相続を放棄したほうが幸せ、のくだり、本当かも?
成海と主人公の女の子のその後が気になるけど、今のところ続編はないみたい。
Posted by ブクログ
原田ひ香さんってお金の話をリアルに書くのが得意なのかなーとおもった。最初の設定を見てわたしだったら誰に復讐するかなーとおもったとき、嫌いな人とか嫌な気持ちになったことはたくさんあるけれども大金を払って復讐したい人はいないことに気付いて、わたしの人生悪くなかったのかもとおもえた。あと「復讐は我にあり」はなるほどなとおもった、人への復讐じゃなくて自分がどう変わるかが大切なのかな。

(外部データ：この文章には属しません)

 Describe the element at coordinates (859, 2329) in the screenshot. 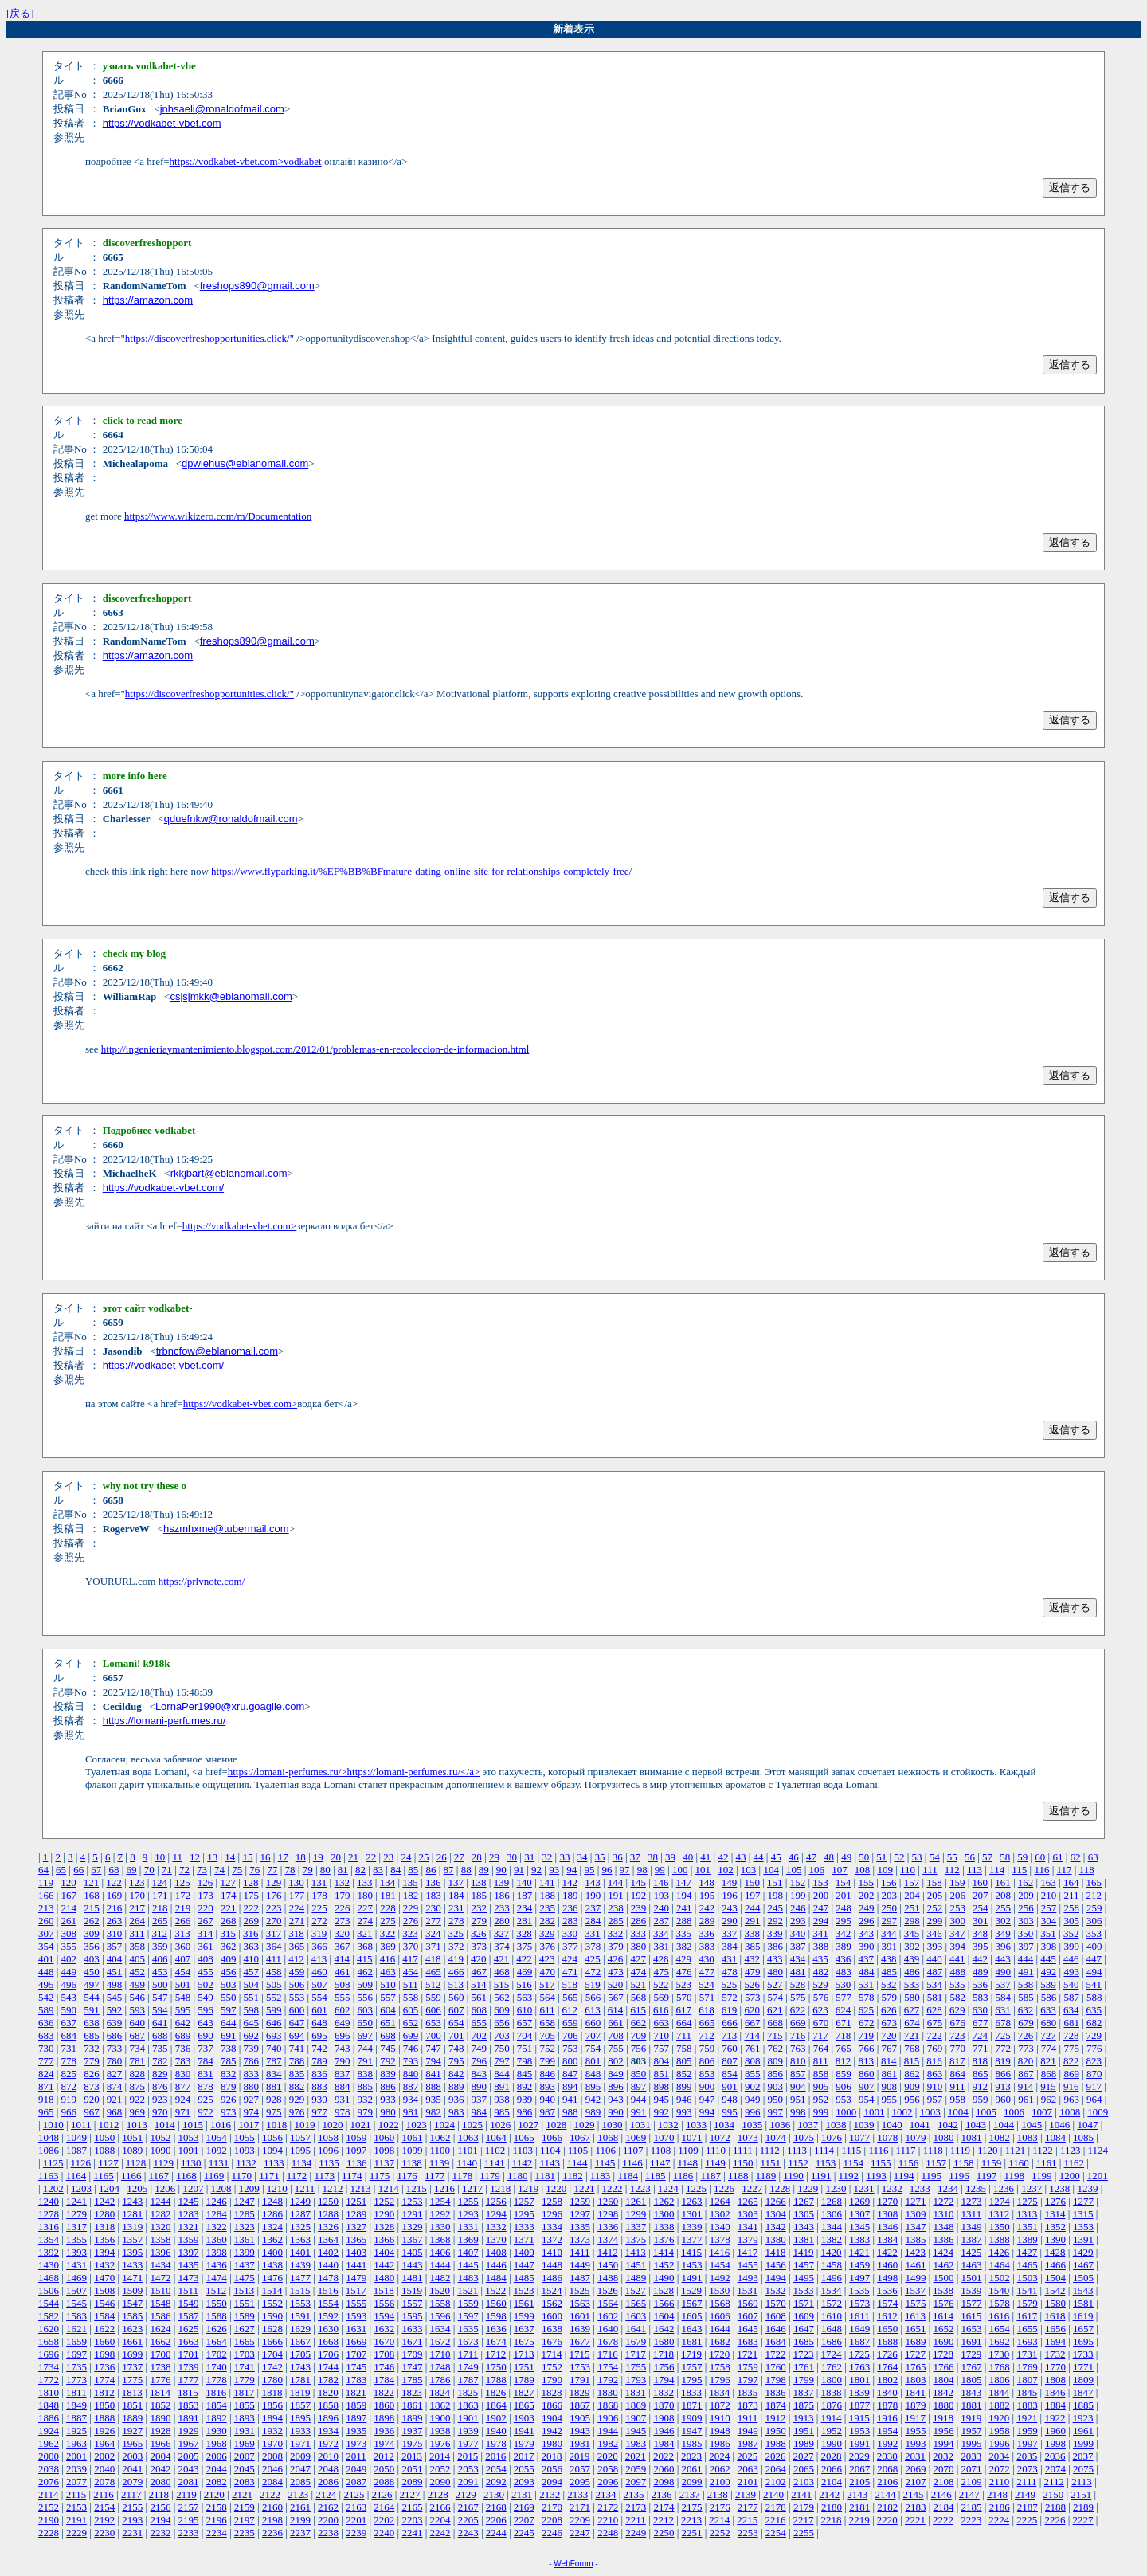 I see `1649` at that location. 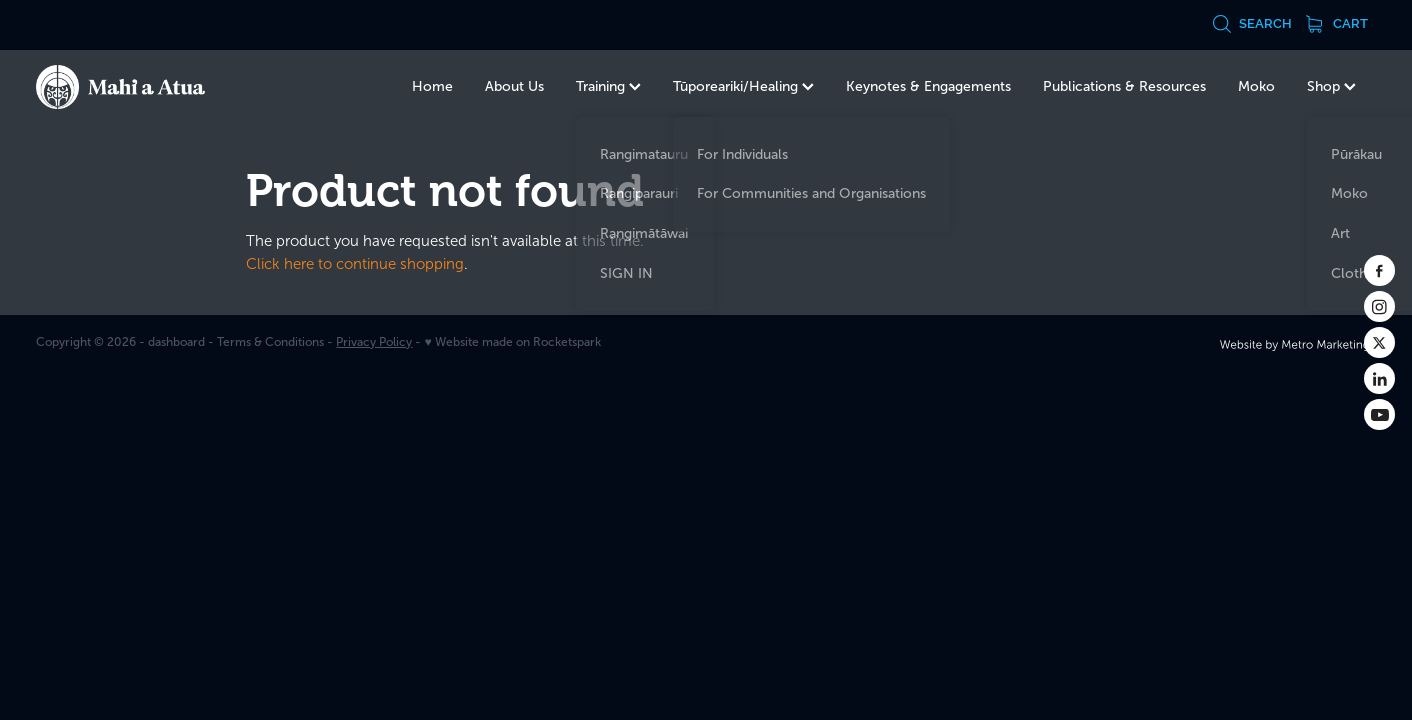 The width and height of the screenshot is (1412, 720). What do you see at coordinates (432, 86) in the screenshot?
I see `Home` at bounding box center [432, 86].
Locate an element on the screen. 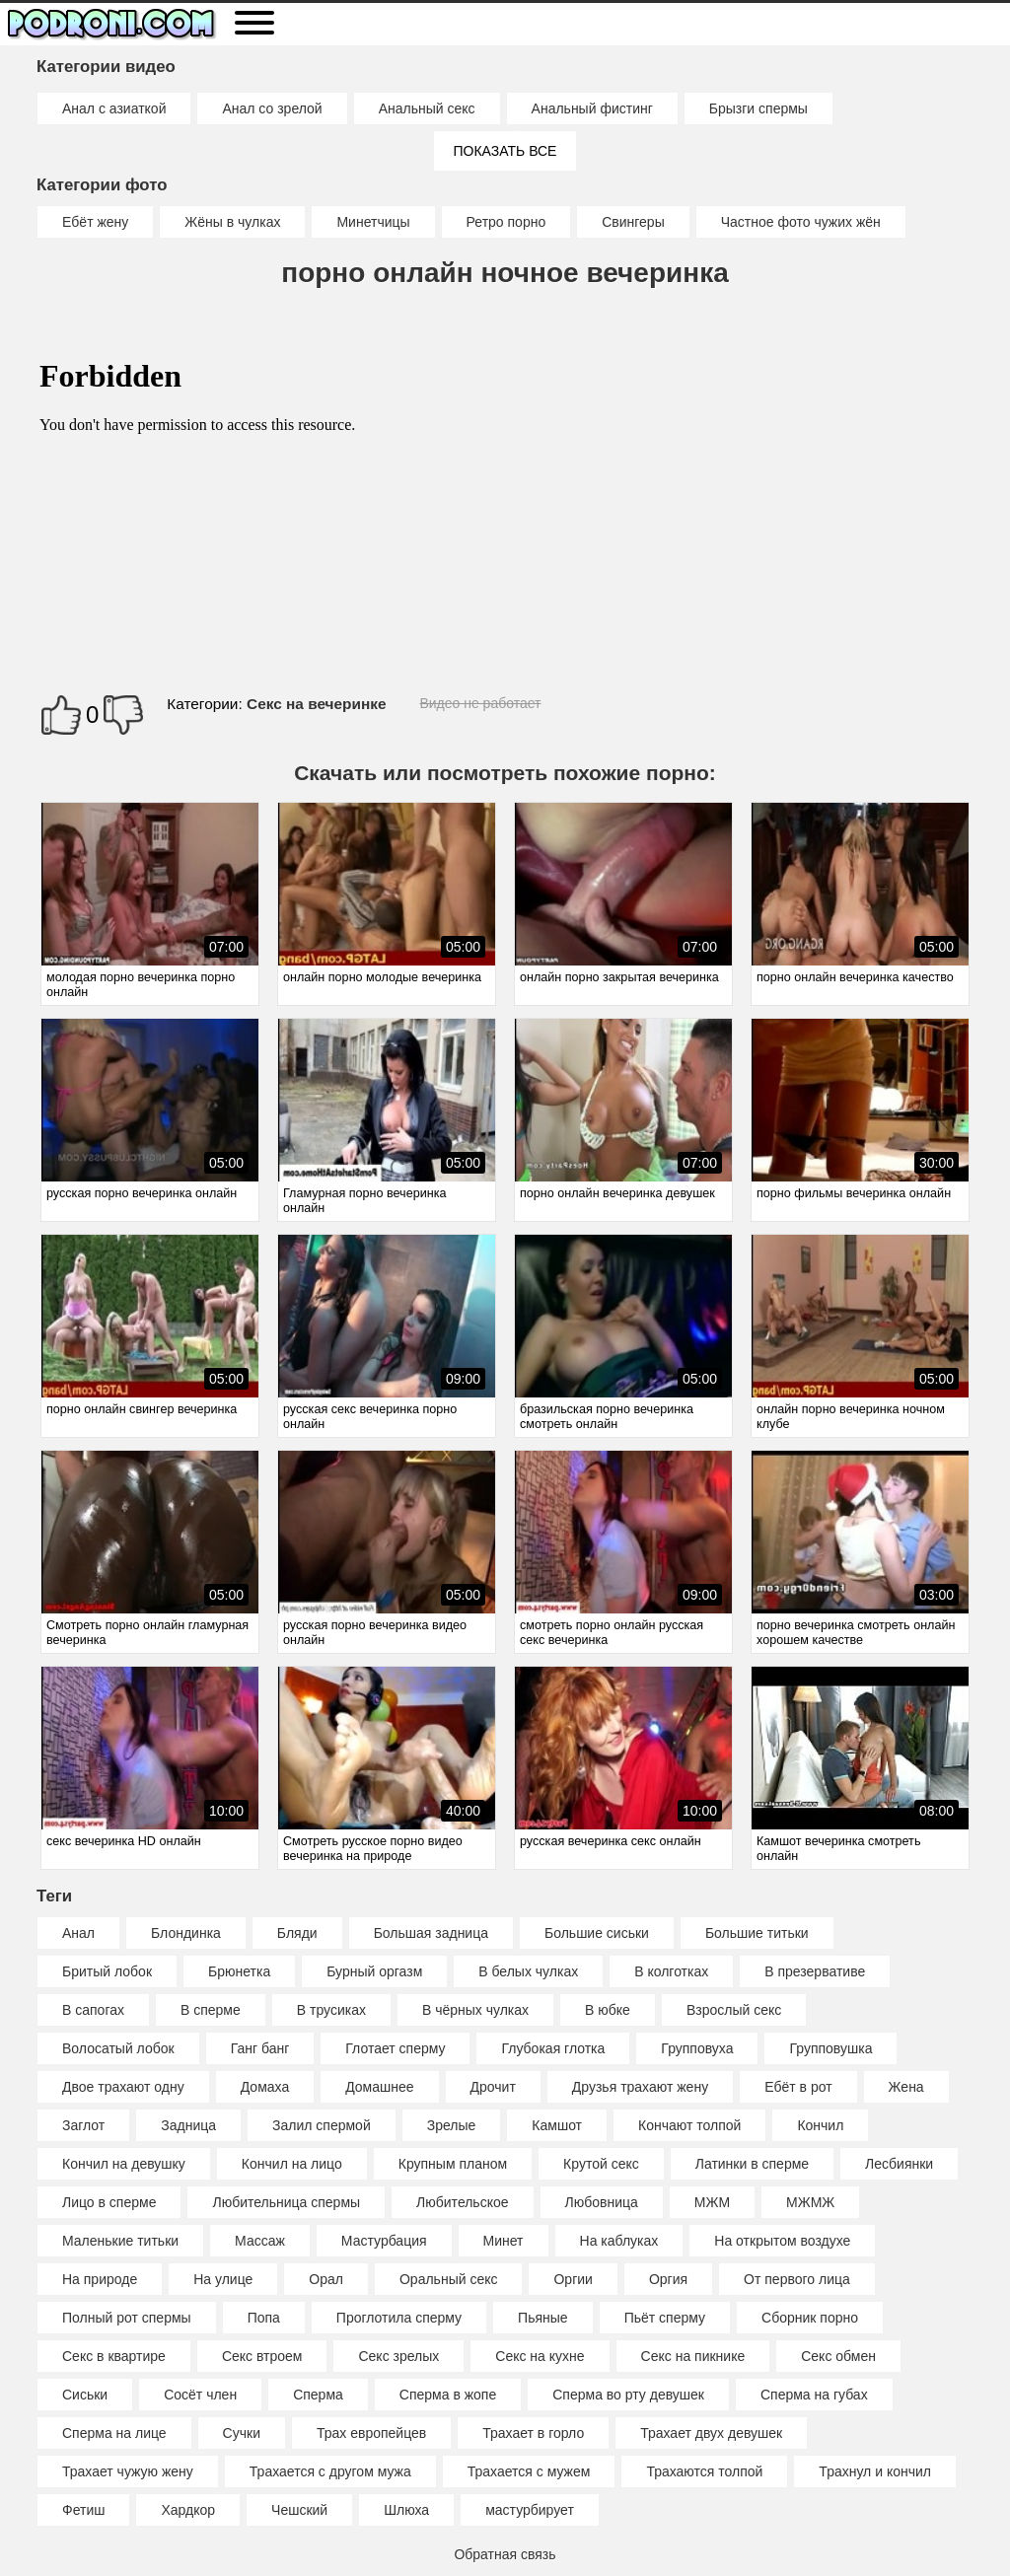 Image resolution: width=1010 pixels, height=2576 pixels. Зрелые is located at coordinates (451, 2125).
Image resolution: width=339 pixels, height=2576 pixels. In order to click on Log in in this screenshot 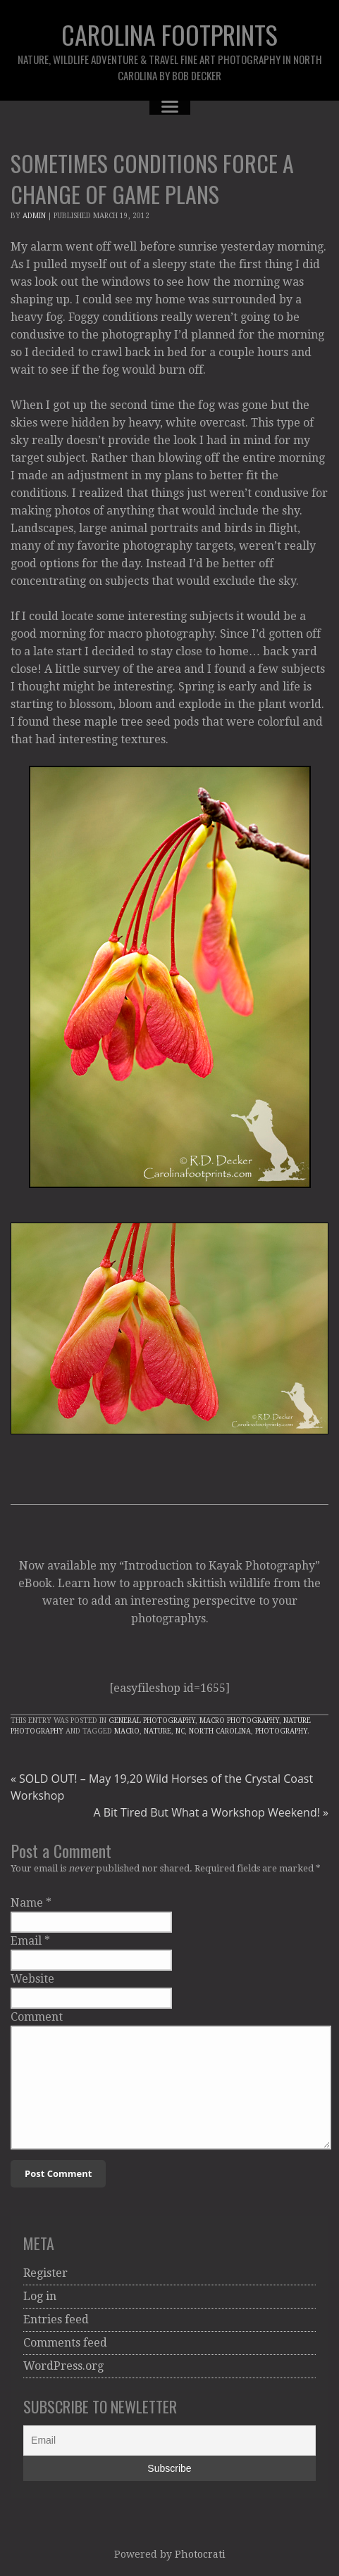 , I will do `click(39, 2296)`.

本自体はおもしろくはあったけど誰かに勧めたいかと聞かれたらそうでもないかもなー
Posted by ブクログ
読後一番の感情は、恐怖。
寒気がするほどの恐怖を感じました。
特に終盤はキツかった...
よくここまで人の悪意を言語に落とせるなと。
一話ごとに人の黒い部分に触れるので、結構心にもきます。そもそも復讐ものなので、、
ここからはネタバレなので悪しからず。
一言、やっぱり復讐はしないと!
スッキリしないですよね...
Posted by ブクログ
最近よくあるスカッとものと思いきや、どちらかというとじんわり系。
憎しみに囚われた心をいつの間にか再生してくれるような物語だった。
実は美菜代が気づかないところで、誰かが影で動いているのかとか期待したが、そうでもないらしい。
出入りしていた謎の人たちは、なんだったのだろう。
少々未消化な部分が気になったけど、まぁおもしろく読めた。
要は依頼した段階で、復讐はほぼ成し遂げられたようなものなのだろう。
憎むべき相手がギャフンとなるところを知り爽快だったとしても、傷ついた心は元には戻らない。
理不尽な思いをする人は、基本的に心優しいから、逆に新たに傷ついてしまうのだろう。
こんな復讐もあってよいのかもしれない。